***** THE INPUT

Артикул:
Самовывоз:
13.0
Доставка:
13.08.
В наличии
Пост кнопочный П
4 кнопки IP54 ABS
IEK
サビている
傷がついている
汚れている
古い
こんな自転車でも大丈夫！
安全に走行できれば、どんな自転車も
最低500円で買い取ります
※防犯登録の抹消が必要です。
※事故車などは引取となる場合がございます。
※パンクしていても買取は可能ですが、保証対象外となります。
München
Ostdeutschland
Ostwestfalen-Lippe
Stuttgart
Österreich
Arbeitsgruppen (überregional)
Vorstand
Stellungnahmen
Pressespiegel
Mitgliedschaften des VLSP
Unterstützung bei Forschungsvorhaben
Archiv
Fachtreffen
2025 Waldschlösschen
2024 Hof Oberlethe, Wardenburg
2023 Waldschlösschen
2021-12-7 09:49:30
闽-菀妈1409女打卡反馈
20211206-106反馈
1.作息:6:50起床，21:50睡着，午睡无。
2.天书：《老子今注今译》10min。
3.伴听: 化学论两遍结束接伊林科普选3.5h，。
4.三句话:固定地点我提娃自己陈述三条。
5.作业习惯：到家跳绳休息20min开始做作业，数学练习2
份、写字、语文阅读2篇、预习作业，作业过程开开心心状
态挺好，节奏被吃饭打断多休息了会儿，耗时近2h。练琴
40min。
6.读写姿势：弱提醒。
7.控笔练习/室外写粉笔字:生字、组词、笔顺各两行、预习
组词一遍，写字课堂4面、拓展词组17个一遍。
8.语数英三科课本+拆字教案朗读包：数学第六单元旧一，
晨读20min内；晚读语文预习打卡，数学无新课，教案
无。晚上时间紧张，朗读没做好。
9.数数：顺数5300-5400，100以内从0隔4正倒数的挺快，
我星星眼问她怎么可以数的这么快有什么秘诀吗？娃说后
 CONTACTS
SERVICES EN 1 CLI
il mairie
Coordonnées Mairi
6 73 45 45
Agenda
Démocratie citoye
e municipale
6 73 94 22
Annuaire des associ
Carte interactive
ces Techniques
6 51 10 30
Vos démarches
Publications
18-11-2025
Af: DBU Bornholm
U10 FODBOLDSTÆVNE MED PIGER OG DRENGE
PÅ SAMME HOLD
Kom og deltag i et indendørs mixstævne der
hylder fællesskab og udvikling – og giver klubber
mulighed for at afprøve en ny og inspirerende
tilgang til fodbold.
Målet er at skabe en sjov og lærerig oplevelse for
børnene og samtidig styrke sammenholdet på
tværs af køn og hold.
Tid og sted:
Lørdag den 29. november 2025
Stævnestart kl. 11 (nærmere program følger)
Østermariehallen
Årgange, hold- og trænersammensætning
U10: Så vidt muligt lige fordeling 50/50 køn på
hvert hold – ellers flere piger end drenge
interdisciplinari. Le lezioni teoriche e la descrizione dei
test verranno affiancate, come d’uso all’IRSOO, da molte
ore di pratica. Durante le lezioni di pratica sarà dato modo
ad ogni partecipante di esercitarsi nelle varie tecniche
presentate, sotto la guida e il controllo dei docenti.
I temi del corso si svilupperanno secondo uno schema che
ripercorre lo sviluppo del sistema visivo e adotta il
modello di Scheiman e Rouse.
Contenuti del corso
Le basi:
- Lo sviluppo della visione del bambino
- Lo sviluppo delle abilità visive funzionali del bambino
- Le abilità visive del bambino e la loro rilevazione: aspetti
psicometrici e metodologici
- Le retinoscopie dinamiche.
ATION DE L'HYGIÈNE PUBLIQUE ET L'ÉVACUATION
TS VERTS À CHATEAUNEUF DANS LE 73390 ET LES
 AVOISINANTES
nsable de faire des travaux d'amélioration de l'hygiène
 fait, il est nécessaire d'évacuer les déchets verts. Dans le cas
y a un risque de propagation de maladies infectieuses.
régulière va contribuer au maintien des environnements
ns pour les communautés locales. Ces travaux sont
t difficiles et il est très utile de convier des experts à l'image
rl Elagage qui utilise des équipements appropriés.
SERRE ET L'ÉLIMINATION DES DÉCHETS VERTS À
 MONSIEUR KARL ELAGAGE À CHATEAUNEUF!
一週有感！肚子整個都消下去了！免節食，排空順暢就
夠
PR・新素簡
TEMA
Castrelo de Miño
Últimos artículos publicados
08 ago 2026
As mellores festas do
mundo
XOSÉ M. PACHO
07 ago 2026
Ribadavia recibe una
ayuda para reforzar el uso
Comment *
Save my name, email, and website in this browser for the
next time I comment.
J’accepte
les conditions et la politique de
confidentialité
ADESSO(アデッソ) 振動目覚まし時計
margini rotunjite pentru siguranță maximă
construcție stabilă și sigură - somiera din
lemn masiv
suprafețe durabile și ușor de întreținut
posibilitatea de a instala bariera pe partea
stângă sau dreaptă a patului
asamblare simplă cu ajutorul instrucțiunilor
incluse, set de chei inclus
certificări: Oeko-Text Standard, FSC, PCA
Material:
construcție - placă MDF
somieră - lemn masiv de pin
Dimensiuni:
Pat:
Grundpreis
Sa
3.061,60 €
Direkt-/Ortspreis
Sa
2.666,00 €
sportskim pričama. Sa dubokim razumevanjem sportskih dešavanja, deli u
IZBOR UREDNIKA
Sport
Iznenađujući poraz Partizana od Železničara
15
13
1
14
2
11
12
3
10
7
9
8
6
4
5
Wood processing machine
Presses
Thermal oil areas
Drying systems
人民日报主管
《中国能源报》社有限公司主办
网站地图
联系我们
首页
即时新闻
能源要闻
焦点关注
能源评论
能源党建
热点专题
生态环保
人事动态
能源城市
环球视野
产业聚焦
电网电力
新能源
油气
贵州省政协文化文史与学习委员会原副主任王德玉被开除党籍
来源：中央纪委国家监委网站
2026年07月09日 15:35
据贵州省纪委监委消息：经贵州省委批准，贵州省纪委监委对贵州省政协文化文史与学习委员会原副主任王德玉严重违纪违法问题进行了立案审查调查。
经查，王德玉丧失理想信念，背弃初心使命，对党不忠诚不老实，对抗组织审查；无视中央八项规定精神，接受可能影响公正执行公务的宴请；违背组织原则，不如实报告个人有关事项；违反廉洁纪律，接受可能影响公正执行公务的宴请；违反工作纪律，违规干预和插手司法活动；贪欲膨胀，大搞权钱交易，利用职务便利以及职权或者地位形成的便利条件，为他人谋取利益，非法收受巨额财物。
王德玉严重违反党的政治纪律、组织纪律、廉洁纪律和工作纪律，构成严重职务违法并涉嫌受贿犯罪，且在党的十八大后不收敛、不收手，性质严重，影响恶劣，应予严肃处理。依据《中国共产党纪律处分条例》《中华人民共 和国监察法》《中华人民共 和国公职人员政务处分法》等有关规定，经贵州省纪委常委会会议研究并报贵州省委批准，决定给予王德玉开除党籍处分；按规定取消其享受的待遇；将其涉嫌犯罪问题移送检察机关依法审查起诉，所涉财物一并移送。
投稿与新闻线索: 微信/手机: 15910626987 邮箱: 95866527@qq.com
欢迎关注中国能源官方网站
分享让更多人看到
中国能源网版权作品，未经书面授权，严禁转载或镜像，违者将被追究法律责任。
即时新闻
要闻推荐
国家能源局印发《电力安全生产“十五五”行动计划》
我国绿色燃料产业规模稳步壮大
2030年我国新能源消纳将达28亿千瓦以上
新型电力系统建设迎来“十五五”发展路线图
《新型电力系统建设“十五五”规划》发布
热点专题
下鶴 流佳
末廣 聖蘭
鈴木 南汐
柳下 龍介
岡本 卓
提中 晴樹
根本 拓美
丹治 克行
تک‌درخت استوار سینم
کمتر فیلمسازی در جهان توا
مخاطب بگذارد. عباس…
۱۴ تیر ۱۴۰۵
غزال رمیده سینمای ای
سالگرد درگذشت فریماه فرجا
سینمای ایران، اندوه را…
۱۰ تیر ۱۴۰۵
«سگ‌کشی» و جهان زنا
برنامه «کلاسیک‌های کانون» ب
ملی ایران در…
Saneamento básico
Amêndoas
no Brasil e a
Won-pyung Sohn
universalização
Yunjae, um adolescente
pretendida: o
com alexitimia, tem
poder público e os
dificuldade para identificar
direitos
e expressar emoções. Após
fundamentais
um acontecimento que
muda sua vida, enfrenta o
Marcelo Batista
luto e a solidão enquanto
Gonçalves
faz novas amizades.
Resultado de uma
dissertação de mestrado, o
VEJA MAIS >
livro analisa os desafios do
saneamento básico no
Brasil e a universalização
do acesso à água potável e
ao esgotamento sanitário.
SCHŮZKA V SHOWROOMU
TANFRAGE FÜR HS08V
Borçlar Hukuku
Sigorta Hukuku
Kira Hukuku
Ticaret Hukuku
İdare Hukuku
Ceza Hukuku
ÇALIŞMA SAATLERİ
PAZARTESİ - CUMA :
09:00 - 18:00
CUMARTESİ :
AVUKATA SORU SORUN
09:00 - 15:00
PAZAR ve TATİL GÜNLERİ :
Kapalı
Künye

**********

Give again, exactly as written, every line from the first one above through the line that has "Ostdeutschland" in it.

[TASK SOLUTION]
Артикул:
Самовывоз:
13.0
Доставка:
13.08.
В наличии
Пост кнопочный П
4 кнопки IP54 ABS
IEK
サビている
傷がついている
汚れている
古い
こんな自転車でも大丈夫！
安全に走行できれば、どんな自転車も
最低500円で買い取ります
※防犯登録の抹消が必要です。
※事故車などは引取となる場合がございます。
※パンクしていても買取は可能ですが、保証対象外となります。
München
Ostdeutschland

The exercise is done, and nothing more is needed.